* What you have to do: Among the entries below, find every line that contains the string "Оцінювання", then copy it.

* Data for this exercise:
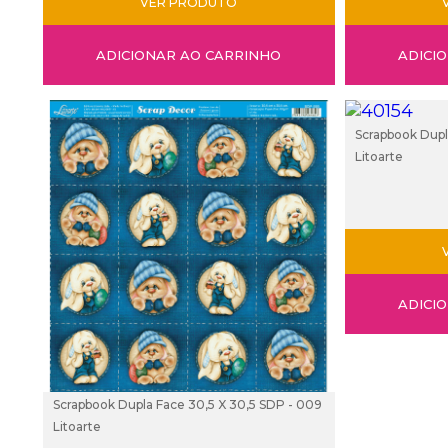
VER PRODUTO
ADICIONAR AO CARRINHO
ADICI
Scrapbook Dupl
Litoarte
ADICI
Scrapbook Dupla Face 30,5 X 30,5 SDP - 009
Litoarte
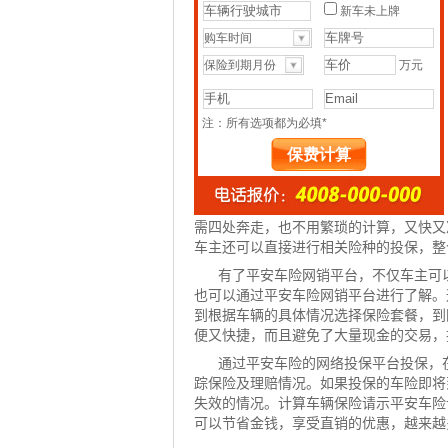
需四处奔走，也不用繁琐的计算，又快又
车主还可以直接进行相关险种的投保，整
有了平安车险网销平台，不仅车主可
也可以通过平安车险网销平台进行了解。
到根据车辆的具体情况选择保险套餐，到
便又快捷，而且避免了大量现金的交易，
通过平安
车险
的网络投保平台投保，
踪保险及理赔情况。如果投保的车险即将
失效的情况。计算车辆保险请示平安车险
可以节省金钱，享受直销的优惠，越来越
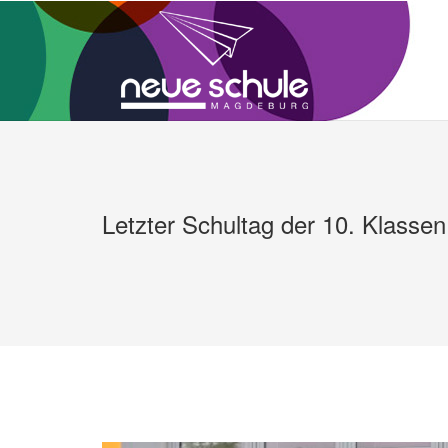
Zum
Inhalt
springen
Letzter Schultag der 10. Klassen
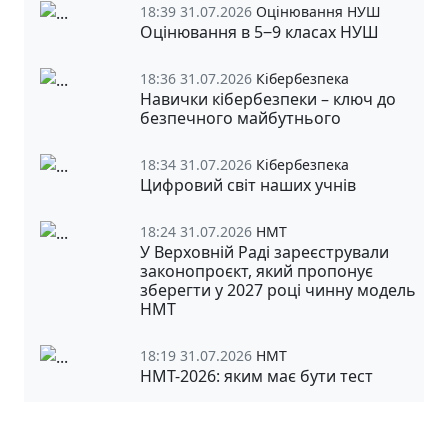
18:39 31.07.2026
Оцінювання НУШ
Оцінювання в 5‒9 класах НУШ
18:36 31.07.2026
Кібербезпека
Навички кібербезпеки – ключ до
безпечного майбутнього
18:34 31.07.2026
Кібербезпека
Цифровий світ наших учнів
18:24 31.07.2026
НМТ
У Верховній Раді зареєстрували
законопроєкт, який пропонує
зберегти у 2027 році чинну модель
НМТ
18:19 31.07.2026
НМТ
НМТ-2026: яким має бути тест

* Answer to this task:
Оцінювання НУШ
Оцінювання в 5‒9 класах НУШ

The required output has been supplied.